A Pilot Study Using Reflectance Confocal Microscopy (RCM) in the Assessment of a Novel Formulation for the Treatment of Melasma

Katerina Tsilika Jean Luc Levy Hee Young Kang Luc Duteil Abdallah Khemis Rosalind Hughes Thierry Passeron Jean Paul Ortonne Philippe Bahadoran; Journal of Drugs in Dermatology Volume 10 Issue 11 J Drugs Dermatol. 2011;10(11):1260-1264.


INTRODUCTION: Melasma is a common pigmentary disorder caused by abnormal melanin deposits within the skin. Hydroquinone (HQ) is presently the most popular depigmenting agent, however the treatment of melasma remains unsatisfactory, resulting in a need to evaluate new depigmenting agents.  

OBJECTIVE: The objective of this study was to assess, using standard methods and a novel technique, in vivo Reflectance Confocal Microscopy (RCM), the efficacy and safety of a new non-HQ bleaching agent Dermamelan® (Mesoestetic, Barcelona, Spain) in the treatment of melasma.  

METHODS: Ten women with melasma were enrolled in an open-label trial lasting four months. 

Patients were of Fitzpatrick skin types II–IV. A non-HQ depigmenting agent (Dermamelan) was applied once-daily for three months. 

Melasma Area and Severity Indices (MASI) were measured. Standard and UV-light photographs were taken and in vivo RCM, which detects pigmentary changes at a cel­lular level, was done. 

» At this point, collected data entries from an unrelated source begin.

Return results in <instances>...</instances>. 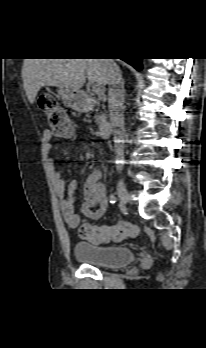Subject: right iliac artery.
Wrapping results in <instances>:
<instances>
[{"instance_id":"1","label":"right iliac artery","mask_w":206,"mask_h":348,"mask_svg":"<svg viewBox=\"0 0 206 348\" xmlns=\"http://www.w3.org/2000/svg\"><path fill=\"white\" fill-rule=\"evenodd\" d=\"M117 201V198L115 195H110V202L115 203Z\"/></svg>"}]
</instances>
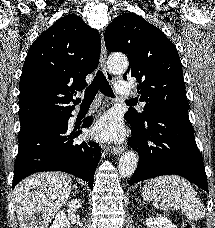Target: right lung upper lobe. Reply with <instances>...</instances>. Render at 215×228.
<instances>
[{
    "instance_id": "right-lung-upper-lobe-1",
    "label": "right lung upper lobe",
    "mask_w": 215,
    "mask_h": 228,
    "mask_svg": "<svg viewBox=\"0 0 215 228\" xmlns=\"http://www.w3.org/2000/svg\"><path fill=\"white\" fill-rule=\"evenodd\" d=\"M100 35L79 16L68 14L44 31L31 45L19 83L21 123L49 115L66 114L75 90L96 69ZM76 95V94H75Z\"/></svg>"
}]
</instances>
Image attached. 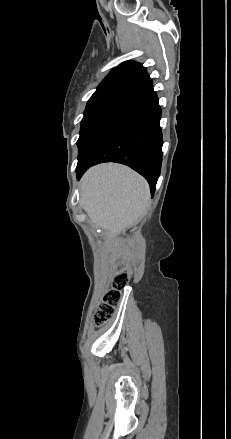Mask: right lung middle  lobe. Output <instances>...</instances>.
<instances>
[{"label":"right lung middle lobe","instance_id":"dd1d6c3e","mask_svg":"<svg viewBox=\"0 0 231 439\" xmlns=\"http://www.w3.org/2000/svg\"><path fill=\"white\" fill-rule=\"evenodd\" d=\"M142 114L135 96H117L88 102L81 121L78 160L108 131Z\"/></svg>","mask_w":231,"mask_h":439}]
</instances>
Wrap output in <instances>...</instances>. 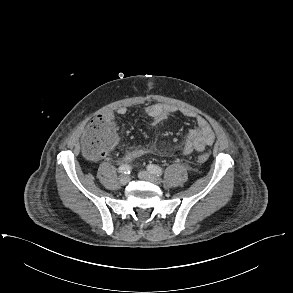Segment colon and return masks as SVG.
<instances>
[{"mask_svg": "<svg viewBox=\"0 0 293 293\" xmlns=\"http://www.w3.org/2000/svg\"><path fill=\"white\" fill-rule=\"evenodd\" d=\"M116 127L113 122L103 116L93 117L83 137V151L91 159L102 157L109 149L116 145ZM210 155L207 152L198 155L200 163L208 161Z\"/></svg>", "mask_w": 293, "mask_h": 293, "instance_id": "1", "label": "colon"}]
</instances>
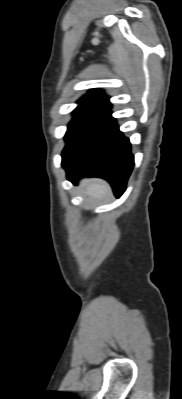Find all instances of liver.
<instances>
[{
  "label": "liver",
  "instance_id": "6515ba94",
  "mask_svg": "<svg viewBox=\"0 0 182 399\" xmlns=\"http://www.w3.org/2000/svg\"><path fill=\"white\" fill-rule=\"evenodd\" d=\"M85 192L94 199H101L110 194V188L103 181H90L85 184Z\"/></svg>",
  "mask_w": 182,
  "mask_h": 399
}]
</instances>
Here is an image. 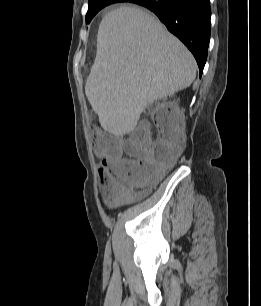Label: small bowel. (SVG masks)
<instances>
[{
    "mask_svg": "<svg viewBox=\"0 0 261 306\" xmlns=\"http://www.w3.org/2000/svg\"><path fill=\"white\" fill-rule=\"evenodd\" d=\"M124 158L126 157H121V159H124ZM111 165H112V162L110 161V158H105L100 163V167L104 168L105 170H109Z\"/></svg>",
    "mask_w": 261,
    "mask_h": 306,
    "instance_id": "small-bowel-1",
    "label": "small bowel"
}]
</instances>
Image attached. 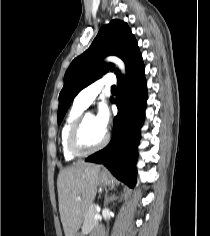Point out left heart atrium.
Here are the masks:
<instances>
[{
	"instance_id": "obj_1",
	"label": "left heart atrium",
	"mask_w": 210,
	"mask_h": 236,
	"mask_svg": "<svg viewBox=\"0 0 210 236\" xmlns=\"http://www.w3.org/2000/svg\"><path fill=\"white\" fill-rule=\"evenodd\" d=\"M94 121L101 130L106 132L110 123V113L108 107L105 104L99 106L98 112L94 116Z\"/></svg>"
}]
</instances>
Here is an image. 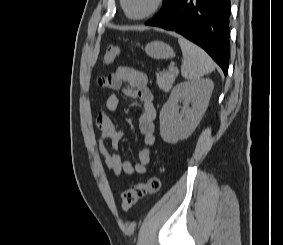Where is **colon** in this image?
<instances>
[{
	"label": "colon",
	"instance_id": "obj_1",
	"mask_svg": "<svg viewBox=\"0 0 283 245\" xmlns=\"http://www.w3.org/2000/svg\"><path fill=\"white\" fill-rule=\"evenodd\" d=\"M121 53L120 48L116 46L108 47L102 57L104 65L111 64ZM161 189V180L158 175L151 176L145 182H138L121 194V207L124 212H129L134 205L143 197L155 194Z\"/></svg>",
	"mask_w": 283,
	"mask_h": 245
}]
</instances>
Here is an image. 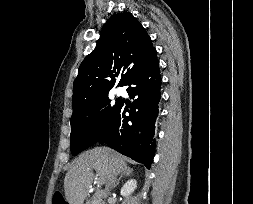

Evaluations were performed before treatment, on the first, second and third month of treatment and one month after treatment. 

Upon cessation of the trial, patients completed a questionnaire regarding efficacy and tolerance.  

RESULTS: At baseline, RCM detected hyperpigmented keratinocytes in all patients, dendritic cells in 2/10 patients, and melanophages in 2/10 patients. 

Based on the MASI score, Dermamelan treatment improved melasma by 50 percent. This was confirmed by standard and UV-light photography. 

Maximum therapeutic effect was usually reached by one month of treatment and was maintained at one month following its completion. 

Interestingly Dermamelan treatment also induced a statistically significant decrease of pigmented epidermal keratinocytes as detected by RCM. 

Patients with melanophages on RCM at baseline had a poorer outcome, but not those with dendritic cells. 

Mild irritation was the only adverse event observed during treatment. The majority of patients were satisfied with the result.  

CONCLUSION: This study suggests that Dermamelan produces significant rapid improvement of melasma at a clinical and cellular level and demonstrates the potential of RCM to monitor and possibly predict efficacy of a new depigmenting agent in the treatment of melasma.